Players Speak out About Moravian Dropping M/W Lacrosse

By Chris Goldberg,

Members of the Moravian College men's and women's lacrosse teams have expressed their disgust and disappointment at the recent decision by administrators to drop their programs after the conclusion of the year.

The move to cut the teams was made after an extensive two-month review of the college's financial crisis brought on by the struggling economy, according to Moravian public relations director Michael Wilson. The players and coaches were informed 10 days ago at a special meeting.

"It's kind of hard to think that this is my last year of competitive lacrosse," said junior co-captain Christopher Mohapp, a graduate of Central Bucks South. "When you're a senior, you expect it, but as a junior it's hard to handle.

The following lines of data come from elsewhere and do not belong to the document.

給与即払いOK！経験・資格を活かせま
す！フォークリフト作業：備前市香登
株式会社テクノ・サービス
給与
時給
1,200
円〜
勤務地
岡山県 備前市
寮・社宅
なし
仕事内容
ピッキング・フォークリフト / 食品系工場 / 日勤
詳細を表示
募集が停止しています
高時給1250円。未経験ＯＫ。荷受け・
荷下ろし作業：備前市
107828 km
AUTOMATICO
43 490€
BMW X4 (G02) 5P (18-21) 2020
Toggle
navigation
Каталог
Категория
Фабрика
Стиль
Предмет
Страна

"Up until now, everything has been great in my college experience at Moravian. Now, instead of looking at my senior year as my most memorable and enjoyable of times, it is turning into a job where all I will be is going to class and moving on to the next stage of my life."

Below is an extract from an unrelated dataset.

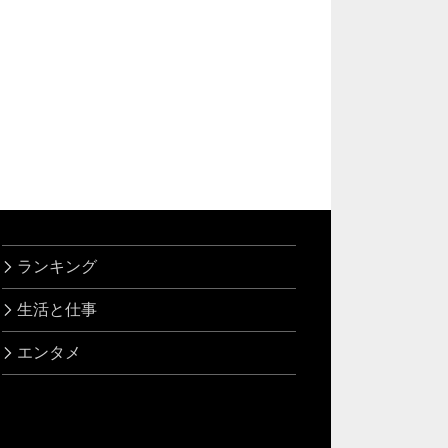
ランキング
生活と仕事
エンタメ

"That's what's so frustrating" added junior attack player Shannon Algeo (Spring-Ford graduate) of the women's team. "You work so hard and your senior year is taken out from under you. You lose the privilege of being a senior, and maybe a captain an everything else."

Wilson said the administrators looked at all aspects of the college's finances and made other cuts such as failing to fill positions and restructuring academic programs and staff.

"The college underwent a review process of all programs and personnel across the board, which included athletics," said Wilson. "We went through a big cost reduction process to find expenses that could be reduced for the next few years.

"Within athletics, a comprehensive vitality review process for each athletic program was conducted. We looked at the overall quality, the history, the tradition, the competitive success, the budget."

The elimination of the lacrosse teams will reduce the number of Division III varsity sports to 18 and save the college "hundreds of thousands of dollars," Wilson said. The school plans to offer club lacrosse teams next year if enough interest is shown.

Algeo said the players were dissatisfied with the way administrators refused to answer their questions when they were told the programs were being dropped.

"We kept asking questions and we weren't getting any answers," she said. "They kept walking around the whole situation and we felt it came up on us so quickly. That hurt so much."

The lacrosse teams are the newest in the college; the women have been playing for eight years and the men for seven. All the sports teams learned in the last month that the college was considering cuts.

"They told us three weeks earlier that every team was being considered," Algeo said. "We know we have the fewest alumni since we're the newest sport.

"We asked them, 'How did it get so bad that they needed to cut the entire program?' But they didn't give us a straight answer. They said they needed to increase financial aid and that they had to cut a big team to make up money."

Algeo will graduate in a year with a degree in psychology. She said she will miss playing in her final year and felt the team had continued to grow in numbers and talent since her arrival.

"I love the campus and all the professors," Algeo said. "I came here for the lacrosse. What's so upsetting is that my coach (Temple graduate Kate Miller) isn't going to be around. I am so used to going to her office when I need someone to talk to."